Item 1.01 | Entry into a Material Definitive Agreement. |
On September 10, 2018, United Rentals, Inc., a Delaware corporation (the “Company” or “URI”) entered into an Agreement and Plan of Merger (the “Merger Agreement”) with Vander Holding Corporation, a Delaware corporation (“Vander Holding”), UR Merger Sub V Corporation (“Merger Sub”), a Delaware corporation and a direct, wholly-owned subsidiary of the Company, and Platinum Equity Advisors, LLC, a Delaware limited liability company, solely in its capacity as the initial Holder Representative thereunder. The Merger Agreement provides that, upon the terms and subject to the conditions set forth therein, Merger Sub will merge with and into Vander Holding (the “Merger”), with Vander Holding as the surviving corporation in the Merger.
Subject to the terms and conditions of the Merger Agreement, at the effective time of the Merger (the “Effective Time”), each share of Vander Holding common stock will be converted into the right to receive a pro rata share of an aggregate purchase price of $2,100,000,000, subject to customary purchase price adjustments as set forth in the Merger Agreement (the “Per Share Merger Consideration”).

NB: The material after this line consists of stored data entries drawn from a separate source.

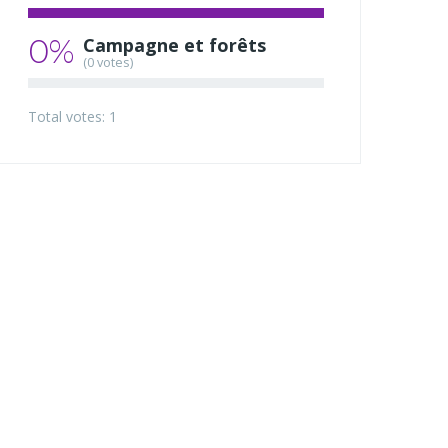
0%
Campagne et forêts
(0 votes)
Total votes: 1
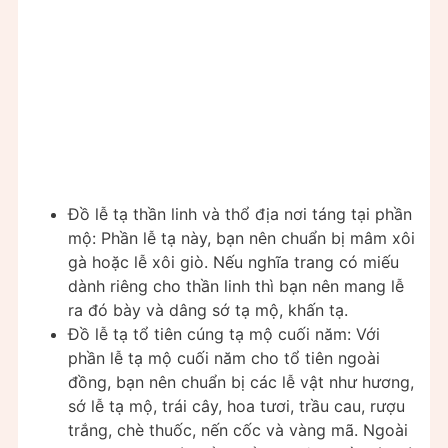
Đồ lễ tạ thần linh và thổ địa nơi táng tại phần
mộ: Phần lễ tạ này, bạn nên chuẩn bị mâm xôi
gà hoặc lễ xôi giò. Nếu nghĩa trang có miếu
dành riêng cho thần linh thì bạn nên mang lễ
ra đó bày và dâng sớ tạ mộ, khấn tạ.
Đồ lễ tạ tổ tiên cúng tạ mộ cuối năm: Với
phần lễ tạ mộ cuối năm cho tổ tiên ngoài
đồng, bạn nên chuẩn bị các lễ vật như hương,
sớ lễ tạ mộ, trái cây, hoa tươi, trầu cau, rượu
trắng, chè thuốc, nến cốc và vàng mã. Ngoài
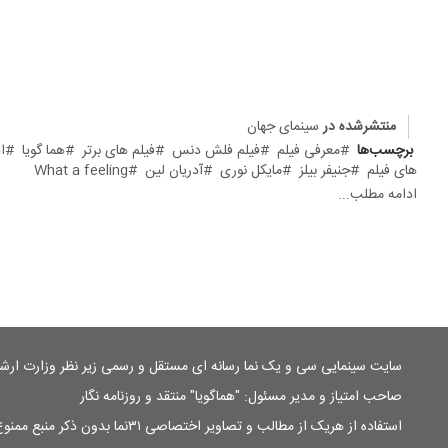
منتشرشده در
سینمای جهان
برچسب‌ها
معرفی فیلم
فیلم فلش دنس
فیلم های برتر
هما گویا
ا
های فیلم
جنیفر بیلز
مایکل نوری
آدریان لین
What a feeling
ادامه مطلب...
سایت سینمایی سی و یک نما رسانه ای مستقل و رسمی زیر نظر وزارت ار
صاحب امتیاز و مدیر مسئول: "هماگویا" منتقد و روزنامه نگار
استفاده از هریک از مطالب و تصاویر اختصاصی ۳۱نما بدون ذکر منبع ممنوع است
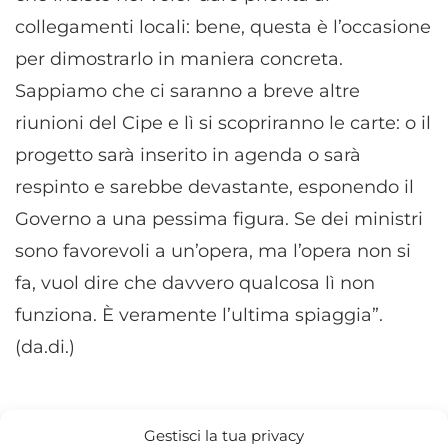
collegamenti locali: bene, questa è l’occasione
per dimostrarlo in maniera concreta.
Sappiamo che ci saranno a breve altre
riunioni del Cipe e lì si scopriranno le carte: o il
progetto sarà inserito in agenda o sarà
respinto e sarebbe devastante, esponendo il
Governo a una pessima figura. Se dei ministri
sono favorevoli a un’opera, ma l’opera non si
fa, vuol dire che davvero qualcosa lì non
funziona. È veramente l’ultima spiaggia”.
(da.di.)
Gestisci la tua privacy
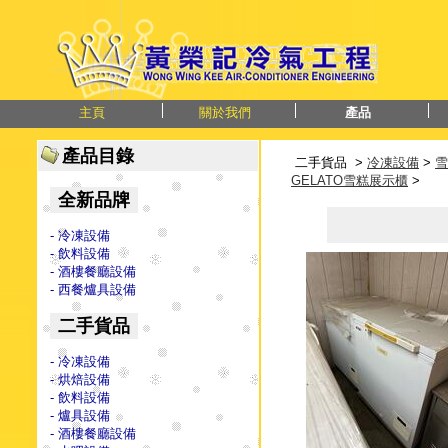
主頁
關於我們
產品
產品目錄
二手貨品 >
冷凍設備
>
雪
GELATO雪糕展示櫃
>
全新品牌
- 冷凍設備
- 飲料設備
- 酒樓餐廳設備
- 西餐爐具設備
二手貨品
- 冷凍設備
- 烘焙設備
- 飲料設備
- 爐具設備
- 酒樓餐廳設備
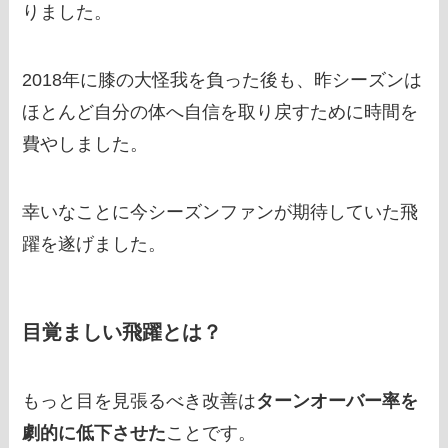
りました。
2018年に膝の大怪我を負った後も、昨シーズンは
ほとんど自分の体へ自信を取り戻すために時間を
費やしました。
幸いなことに今シーズンファンが期待していた飛
躍を遂げました。
目覚ましい飛躍とは？
もっと目を見張るべき改善は
ターンオーバー率を
劇的に低下させた
ことです。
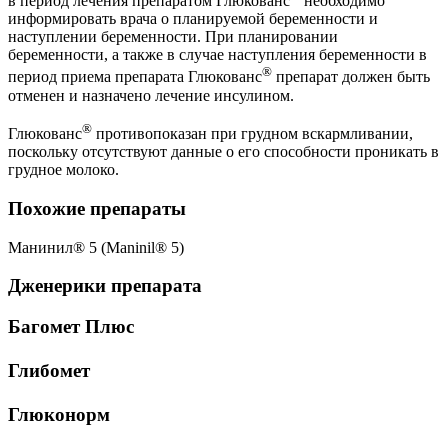
в период лечения препаратом Глюкованс
необходимо
информировать врача о планируемой беременности и
наступлении беременности. При планировании
беременности, а также в случае наступления беременности в
®
период приема препарата Глюкованс
препарат должен быть
отменен и назначено лечение инсулином.
®
Глюкованс
противопоказан при грудном вскармливании,
поскольку отсутствуют данные о его способности проникать в
грудное молоко.
Похожие препараты
Манинил® 5 (Maninil® 5)
Дженерики препарата
Багомет Плюс
Глибомет
Глюконорм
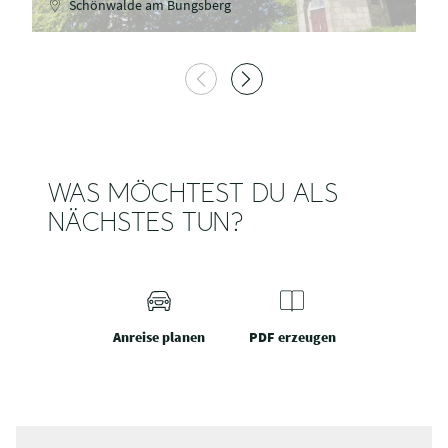
Schönwalde am Bungsberg
WAS MÖCHTEST DU ALS
NÄCHSTES TUN?
Anreise planen
PDF erzeugen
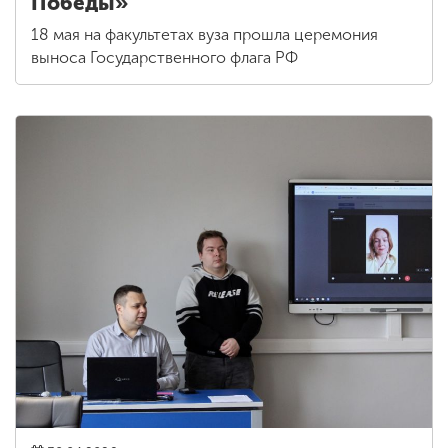
Победы»
18 мая на факультетах вуза прошла церемония
выноса Государственного флага РФ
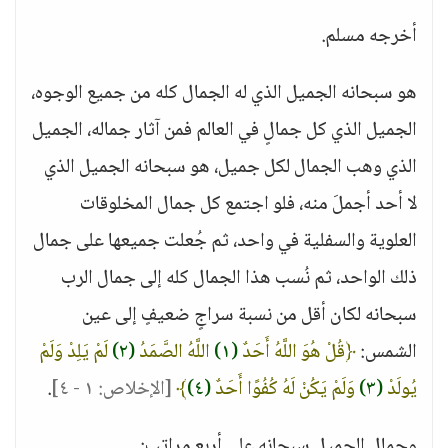
أخرجه مسلم.
هو سبحانه الجميل الذي له الجمال كله من جميع الوجوه،
الجميل الذي كل جمالٍ في العالم فمن آثار جماله، الجميل
الذي وهب الجمال لكل جميل، هو سبحانه الجميل الذي
لا أحد أجملَ منه، فلو اجتمع كل جمال المخلوقات
العلوية والسفلية في واحد، ثم جُعلت جميعها على جمال
ذلك الواحد، ثم نُسب هذا الجمال كله إلى جمال الرب
سبحانه لكان أقل من نسبة سراجٍ ضعيفٍ إلى عين
الشمس:
﴿قُلْ هُوَ اللَّهُ أَحَدٌ
(١)
اللَّهُ الصَّمَدُ
(٢)
لَمْ يَلِدْ وَلَمْ
يُولَدْ
(٣)
وَلَمْ يَكُنْ لَهُ كُفُوًا أَحَدٌ
(٤)
﴾
[الإخلاص: ١ - ٤]
.
وجمال الجميل سبحانه على أربع مراتب:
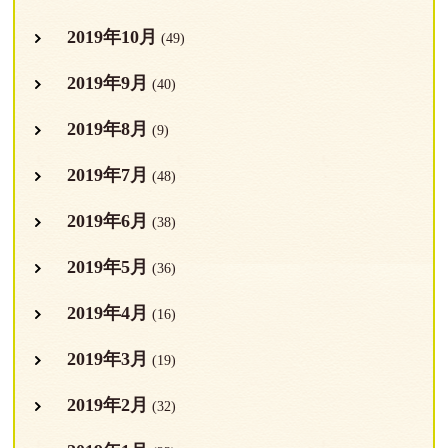
2019年10月
(49)
2019年9月
(40)
2019年8月
(9)
2019年7月
(48)
2019年6月
(38)
2019年5月
(36)
2019年4月
(16)
2019年3月
(19)
2019年2月
(32)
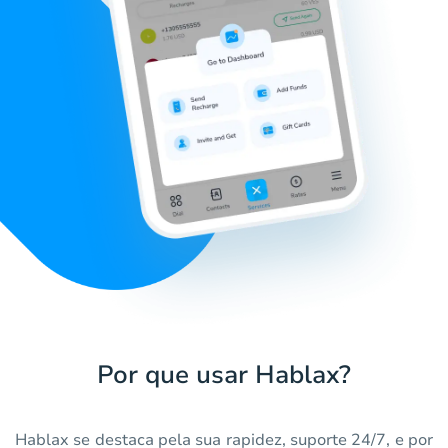
Por que usar Hablax?
Hablax se destaca pela sua rapidez, suporte 24/7, e por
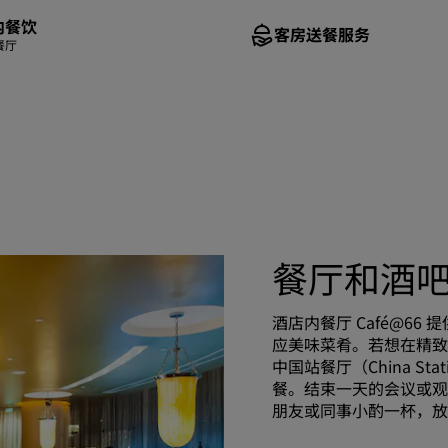
内餐饮
客房送餐服务
餐厅
餐厅和酒
酒店内餐厅 Café@6
应美味菜肴。若想在精致
中国站餐厅（China S
餐。结束一天的会议或观光
朋友或同事小酌一杯，放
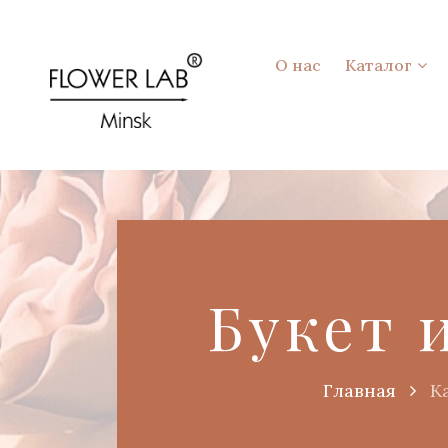
О нас
Каталог
Букет 
Главная
К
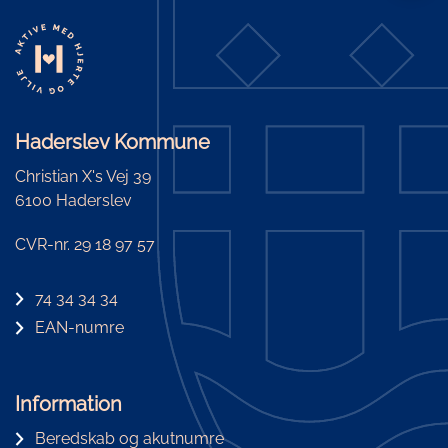
Haderslev Kommune
Christian X's Vej 39
6100 Haderslev
CVR-nr. 29 18 97 57
74 34 34 34
EAN-numre
Information
Beredskab og akutnumre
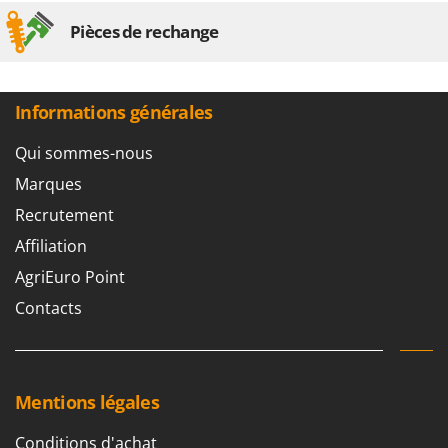
Pièces de rechange
Informations générales
Qui sommes-nous
Marques
Recrutement
Affiliation
AgriEuro Point
Contacts
Mentions légales
Conditions d'achat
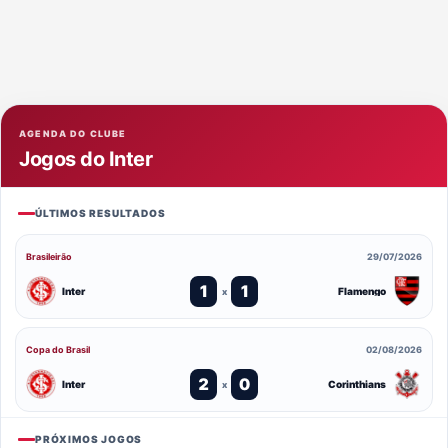
AGENDA DO CLUBE
Jogos do Inter
ÚLTIMOS RESULTADOS
Brasileirão
29/07/2026
1
1
Inter
Flamengo
x
Copa do Brasil
02/08/2026
2
0
Inter
Corinthians
x
PRÓXIMOS JOGOS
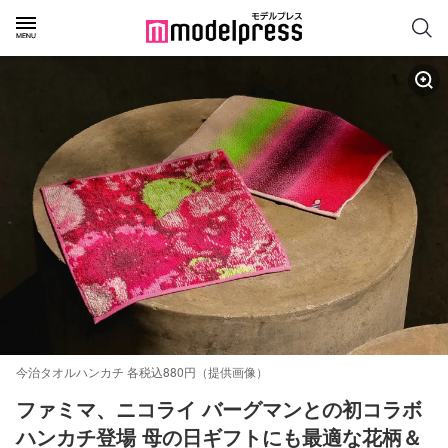
今治タオルハンカチ 各税込880円（提供画像）
ファミマ、ニコライ バーグマンとの初コラボ
ハンカチ登場 母の日ギフトにも最適な花柄＆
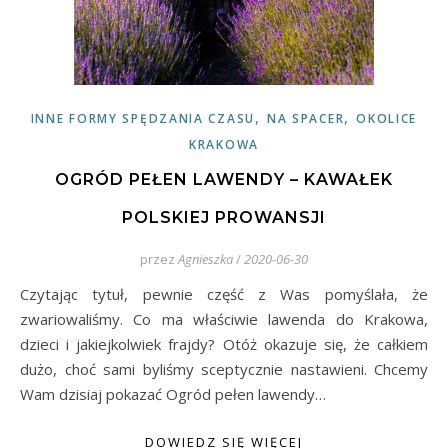
,
,
INNE FORMY SPĘDZANIA CZASU
NA SPACER
OKOLICE
KRAKOWA
OGRÓD PEŁEN LAWENDY – KAWAŁEK
POLSKIEJ PROWANSJI
przez
Agnieszka
/
2020-06-30
Czytając tytuł, pewnie część z Was pomyślała, że
zwariowaliśmy. Co ma właściwie lawenda do Krakowa,
dzieci i jakiejkolwiek frajdy? Otóż okazuje się, że całkiem
dużo, choć sami byliśmy sceptycznie nastawieni. Chcemy
Wam dzisiaj pokazać Ogród pełen lawendy…
DOWIEDZ SIĘ WIĘCEJ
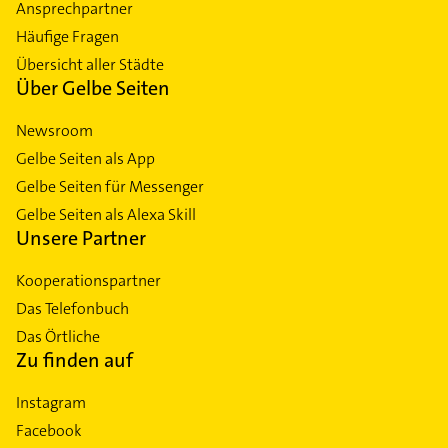
Ansprechpartner
Häufige Fragen
Übersicht aller Städte
Über Gelbe Seiten
Newsroom
Gelbe Seiten als App
Gelbe Seiten für Messenger
Gelbe Seiten als Alexa Skill
Unsere Partner
Kooperationspartner
Das Telefonbuch
Das Örtliche
Zu finden auf
Instagram
Facebook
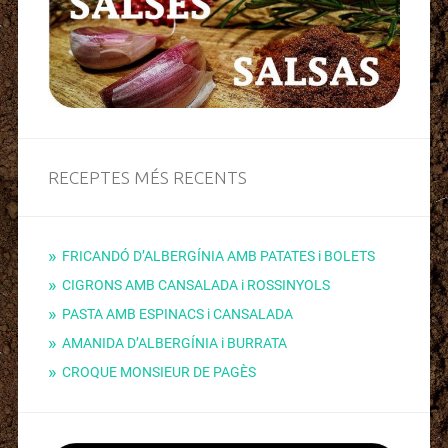
RECEPTES MÉS RECENTS
FRICANDÓ D’ALBERGÍNIA AMB PATATES i BOLETS
CIGRONS AMB CANSALADA i ROSSINYOLS
PASTA AMB ESPINACS i CANSALADA
AMANIDA D’ALBERGÍNIA i BURRATA
CROQUE MONSIEUR DE PAGÈS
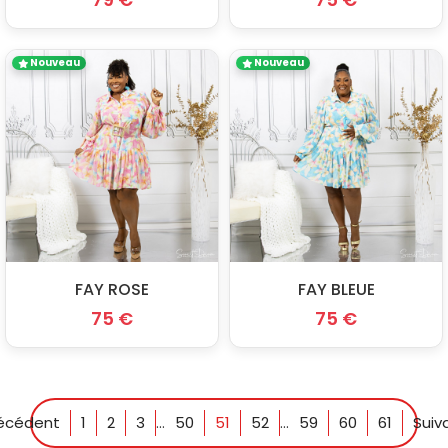
Nouveau
Nouveau
FAY ROSE
FAY BLEUE
75 €
75 €
écédent
1
2
3
...
50
51
52
...
59
60
61
Suiv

The Merger Agreement contains customary representations, warranties and covenants made by Vander Holding, the Company and Merger Sub. Each party has agreed to comply with customary covenants, including covenants by Vander Holding to conduct the business of Vander Holding and its subsidiaries in the ordinary course substantially in accordance with past practice during the interim period between the date of the Merger Agreement and the date of closing of the Merger. URI intends to purchase abuy-side representations and warranties insurance policy, which will be its sole recourse for breaches of Vander Holding’s representations and warranties. The representations and warranties insurance policy will be subject to certain customary retention amounts, exclusions and deductibles.
The completion of the Merger is subject to customary conditions, including, among others (i) the receipt of the written consent of the stockholders holding at least 99.5% of the outstanding shares of Vander Holding common stock, (ii) the absence of any injunction or order prohibiting the consummation of the Merger, (iii) the expiration or termination of the applicable waiting period under the Hart-Scott-Rodino Antitrust Improvements Act of 1976, as amended (the “HSR Act”) and (iv) the accuracy of representations and warranties (subject to customary materiality qualifiers) and material compliance with covenants set forth in the Merger Agreement.
Vander Holding and the Company are permitted under certain circumstances to terminate the Merger Agreement, including in the event that, among other things, the Merger is not consummated by December 15, 2018, which date is subject to extension to no later than May 29, 2019 upon written notice of one party to the other in the event all other closing conditions have been met except for the expiration or termination of the waiting period under the HSR Act.
The foregoing description of the Merger Agreement and the transactions contemplated thereby does not purport to be complete and is subject to, and qualified in its entirety by, the full text of the Merger Agreement, which is filed as Exhibit 2.1 to this Form8-K and incorporated herein by reference.
The Merger Agreement is filed as an exhibit to this Current Report on Form8-K in order to provide information regarding its terms. It is not intended to provide any other factual information about the Company, Vander Holding, or their respective subsidiaries and affiliates. The representations, warranties and covenants contained in the Merger Agreement (i) were made solely for purposes of the Merger Agreement and as of the date of the Merger Agreement, (ii) were solely for the benefit of the parties to the Merger Agreement, (iii) may be subject to qualifications and limitations agreed upon by the parties to the Merger Agreement, including being qualified by confidential disclosures made for the purposes of allocating contractual risk among the parties to the Merger Agreement instead of establishing these matters as facts and (iv) may be subject to standards of materiality applicable to the contracting parties that differ from those applicable to security holders of URI. Investors and security holders of the Company or Vander Holding should not rely on the representations, warranties and covenants or any description thereof as characterizations of the actual state of facts or condition of the Company or Vander Holding. Moreover, information concerning the subject matter of the representations, warranties and covenants may change after the date of the Merger Agreement, which subsequent information may or may not be fully reflected in public disclosures by the Company.